By Oscar Allan
If the recent barrage of disquieting media coverage is to be believed, Iran is currently a writhing hotbed of nuclear arms, smouldering flags and nervy, missile-happy defence chiefs. The streets are filled with angry citizens and the air is thick with impassioned threats. Surely there’s no joy or creativity buried amid all this tragic chaos? Surely no one’s actually having any fun?
Azim Fathi, founder of record label and event series Paraffin Tehran, doesn’t quite fit with that narrative: “The first artist I booked was Unbroken Dub from Moscow. The gallery I had hired for him to play in was packed and he played a beautiful set, then when he finished playing there I took him to an underground party that I was putting on. He played there until morning and it was magical.”
Maybe it’s the quarter-life crisis talking, but that all sounds like good old fashioned fun to me.
Over the last few years, Paraffin Tehran has brought worldwide techno talent like Anthony Linell, HVL and Grad_U to Iran’s capital. No mean feat, given that these cats are used to helming propulsive, early morning club sets, and Tehran operates under strict live performance laws and a midnight bedtime policy. “It’s really hard, you need to get so many permissions to put on shows here,” Azim explains. “Like you have to submit a recording of the entire set you’re planning to put on.
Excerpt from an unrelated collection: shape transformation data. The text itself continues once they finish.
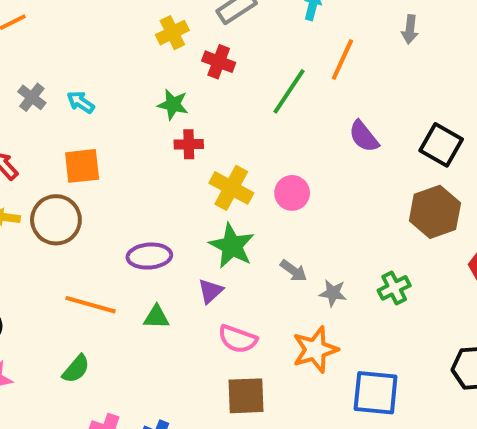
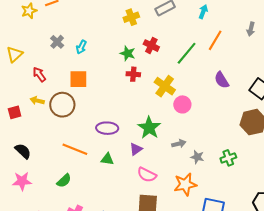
red cross: (219, 62) -> (151, 46), moved
cyan arrow: (81, 102) -> (81, 47), turned -104
yellow cross: (231, 188) -> (165, 86), moved
gray arrow: (294, 271) -> (179, 144), turned -56

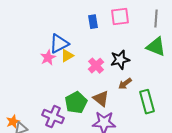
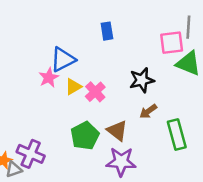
pink square: (120, 17) -> (172, 43), moved
yellow triangle: (67, 56) -> (73, 87), moved
pink cross: (96, 66) -> (95, 92), moved
purple cross: (53, 117) -> (31, 154), moved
The authorities don’t really like events with vocals - they’ll go through every single lyric and check it - but if I focus on ambient and dub techno, things without too much of an obvious rhythm, then they give me permission.”
With the government’s (presumably rather wary) backing, Azim is free to host his daytime shows in galleries, warehouses and other receptive locations. The artists are drawn in by the prospect of exploring lesser-showcased areas of their palette in a fascinating and truly foreign context. Unbroken Dub’s live gallery set provides an example of the compelling results that can arise from being channeled through this seemingly restrictive prism; the Russian made his name producing the sort of soft, slow-burning techno that might not actually sound too heretical to an Iranian bureaucrat, but the threat of official intervention leads him into even more nuanced territory, blanketed by hollowed out bass and introspective modular twirls.
For the crowd, meanwhile, a Paraffin Tehran gig is a chance to hear rhythms and textures borne from a culture that should really be inconceivable in their country. Dance music is fundamentally a dark art; something to be conducted when the sun has set and the grown-ups are in bed. This - along with other, more overtly dissident aspects - puts it slightly out of kilter with the Iranian government’s moral compass, which has been calibrated by a strict theocratic constitution since the Islamic revolution of 1979.
Many better-informed people have written many better-informed words on Iran’s frighteningly complex political situation than I could ever hope to, so I’d rather not make a lame (or offensive) attempt at tackling the subject here. However, I think it’s fair to say that a night spent gyrating to forceful, repetitive music probably doesn’t fit perfectly into the regime’s vision of ideal Iranian life.
But then, mere rules and regulations have never been great at repressing the kind of creative and hedonistic freedom embodied by the dance music subculture. Azim first experienced its allure when he moved to Kuala Lumpur aged 16. “When I had listened to electronic music in Iran, I didn’t really understand it and it sounded boring to me,” he tells me, “but after my first night in a club I immediately knew that this was what I wanted to do for the rest of my life: I wanted to be a DJ.”
After establishing himself within the intimate KL scene, Azim returned to Iran with the echoes of the club still lapping at his eardrums. The question was how to amplify those echoes into the intoxicating pulses that had enthralled him in the Far East. With nightclubs a no-no, his gaze drifted downward, to the underground: “Private parties are big in Iran. They’re like nightclubs except that everything is free, you just need to be trusted to be invited. Some people will get the music setup, some people buy the booze, some people take care of the drugs, and it all comes together into a party. That's how we have to do it here. You can’t charge people because then there are even more risks if you get arrested.”
Azim once felt the sharp end of said risks when he and 30 friends were plucked from their sybaritic haze and slung in jail for a week after a raid on one of their parties. The grim thought of having your buzz savagely snuffed out like that is perhaps one of the reasons why Azim so passionately pursues his legitimate activities with Paraffin Tehran. But the main source of his dedication is something more heartfelt and benevolent: a desire to bring the music that moves him to the country that raised him.
Azim’s words and actions indicate a deep respect for the powers that be and their intentions, and it would be wrong to see him as a rebel desperately fighting against a brutal, backward regime. He’s simply providing a space for the art form that he loves, in the hope that it will let people feel the same way he does.